A Matadi, capitale du Bas-Congo où l’errance des malades mentaux inquiète tout le monde, des jeunes regroupés dans une petite Ong bénévole les récupèrent dans la rue, les lavent et les coiffent. Sans moyen pour leur apporter d’autres soins, mais espérant ainsi avoir éveillé l’attention des autorités sur leur sort…

(Syfia Grands Lacs/Rd Congo)

Tout est parti d’un fait assez banal en octobre 2010. Un fou passe dans un parking de commerçants à Mikondo, dans la ville de Matadi (sud-ouest de Kinshasa) et laisse une odeur nauséabonde derrière lui. Des jeunes chargeurs révulsés par ces effluves décident de prendre soin de lui. De leurs gros bras, ils le prennent et le conduisent dans des toilettes publiques du marché tout proche. « Nous l’avons déshabillé malgré cette odeur et l’avons lavé », raconte Guylain Mpala, l’un des jeunes.

L’opération a surpris et réjouit tout le monde. Encouragés par la population notamment les vendeuses du marché, ces jeunes ont poursuivi ce boulot inattendu que personne n’a osé faire auparavant. En cette seule journée, « nous avons réussi à récupérer et à laver 26 malades mentaux », explique Guylain.

Interpellé par l’initiative de ces jeunes, le président de ce parking, Léon Zabole, a sur le coup décidé de les soutenir. Il a créé une petite Ong baptisée “Fraternité Plus”, qui regroupe tous les chargeurs de Mikondo animés de la volonté de s’occuper de la propreté des fous du coin. En janvier, il a acheté des gants, de l’alcool, des rasoirs, des vêtements pour les malades et de la boisson pour les jeunes. Aujourd’hui, « une septantaine de ces malades ont été lavés, coiffés et nourris », explique Zabole.

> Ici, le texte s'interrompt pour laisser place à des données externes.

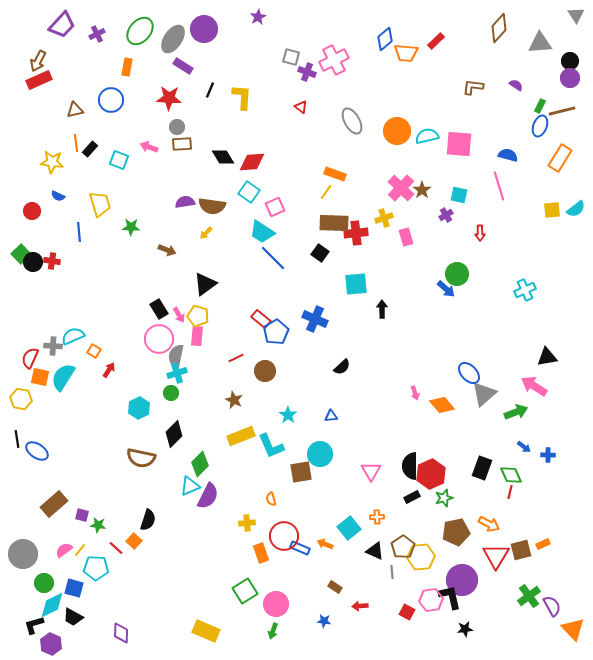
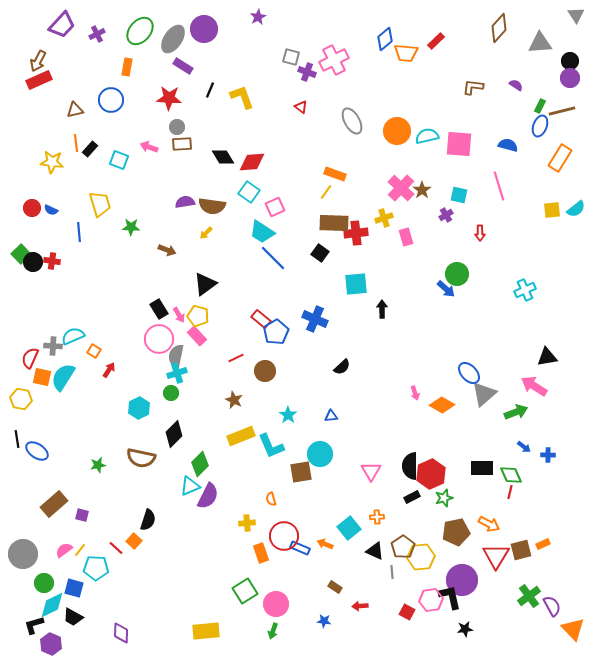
yellow L-shape at (242, 97): rotated 24 degrees counterclockwise
blue semicircle at (508, 155): moved 10 px up
blue semicircle at (58, 196): moved 7 px left, 14 px down
red circle at (32, 211): moved 3 px up
pink rectangle at (197, 336): rotated 48 degrees counterclockwise
orange square at (40, 377): moved 2 px right
orange diamond at (442, 405): rotated 20 degrees counterclockwise
black rectangle at (482, 468): rotated 70 degrees clockwise
green star at (98, 525): moved 60 px up; rotated 21 degrees counterclockwise
yellow rectangle at (206, 631): rotated 28 degrees counterclockwise
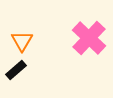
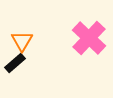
black rectangle: moved 1 px left, 7 px up
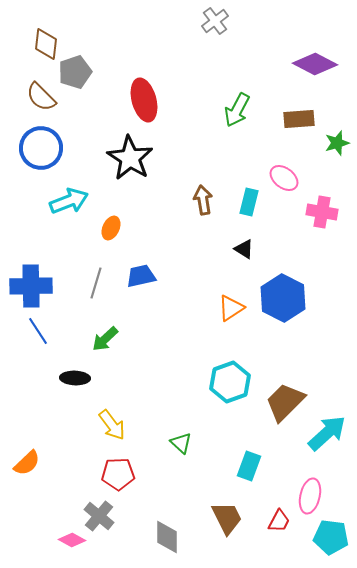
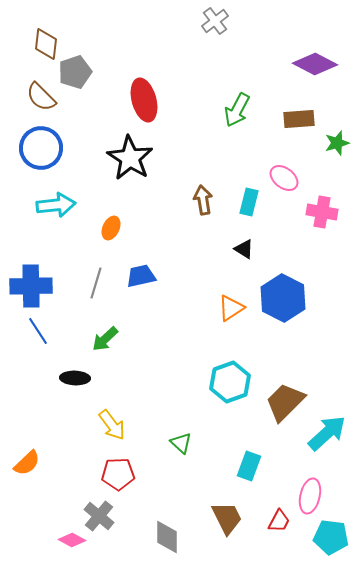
cyan arrow at (69, 201): moved 13 px left, 4 px down; rotated 15 degrees clockwise
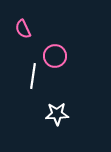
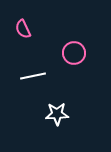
pink circle: moved 19 px right, 3 px up
white line: rotated 70 degrees clockwise
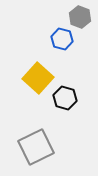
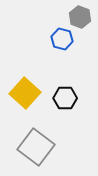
yellow square: moved 13 px left, 15 px down
black hexagon: rotated 15 degrees counterclockwise
gray square: rotated 27 degrees counterclockwise
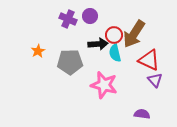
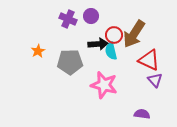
purple circle: moved 1 px right
cyan semicircle: moved 4 px left, 2 px up
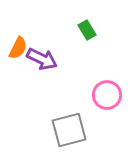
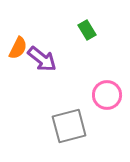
purple arrow: rotated 12 degrees clockwise
gray square: moved 4 px up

Une initiative saluée par tous

L’errance des malades mentaux est devenue, ces dernières années, un phénomène inquiétant à Matadi. Ils sont de plus en plus nombreux dans les rues, hommes et femmes. Certains trimbalent des sacs remplis d’ordures, voire de matière fécale, qui dégagent une odeur fétide ; d’autres débitent des insanités, s’embrassent chaudement dans la rue…

Voir certains parmi eux changer de look du jour au lendemain et se promener dans la rue sans trop indisposer les passants, fait un peu changer d’air dans la ville. « Je n’ai jamais vu quelque chose de pareil dans toute la province », s’exclame de joie Bibi Muya, une commerçante.

Dans les marchés où leur passage est souvent craint de petits commerçants, les histoires à raconter ne manquent pas. Les vendeurs des vivres particulièrement redoutent de les voir arriver devant leurs étals, par peur qu’ils ne touchent à leurs produits et ne transmettent par ce contact des maladies aux aliments. « Une fois, l’un d’eux s’est permis de toucher à mes pains. Je ne savais plus quoi en faire », se rappelle Josée Mavinga. D’autres fous comme Tina, bien connu au marché Mikondo y semaient souvent la terreur en lapidant les gens.

Pour le groupe des jeunes laveurs, se saisir de ces personnes atteintes de troubles mentaux n’est donc pas facile. Ils multiplient des stratégies pour les avoir. « Nous allons vers eux avec beaucoup de prudence, car certains n’aiment pas la violence ». Ils leur tendent des appâts tels que des biscuits, du pain, des cigarettes… pour les amadouer. Mais face aux plus violents, comme Gloria, ils doivent faire usage de leur force musculaire. « Mais jusqu’ici, personne n’a réussi à l’attraper. Il nous échappe toujours », avoue Guylain.

Besoin de soutien

Les folles ne sont pas concernées, ceux qui lavent les malades mentaux étant tous des garçons. Après l’opération, ils sont cependant tous relâchés dans la rue ce que regrette Zabole. Il souhaite en effet travailler avec un psychiatre pour traiter et réinsérer ces malades mentaux dans la société. « J’aimerais, dit-il, les garder pour leur assurer un bon suivi des soins, mais je n’y peux rien. » Avec ses ressources et malgré l’aide de son épouse qui tient une gargote, il ne peut pas faire plus.

Les autorités se contentent pour le moment de saluer l’initiative. « Ces jeunes méritent d’être soutenus, mais l’argent manque », déclare Jean-Baptiste Mifunu, bourgmestre de Mvuzi, la commune où l’opération a démarré. Le maire de Matadi, Jean-Marc Nzeyidio voudrait, lui, rencontrer ces jeunes. « L’apport médical doit absolument suivre. Avec une bonne organisation et si le gouvernement donne des moyens, notre centre est prêt à résoudre ce problème », assure Joseph Ngoma, assistant-psychiatre au Centre de santé mentale de Matadi, qui héberge seulement six pensionnaires.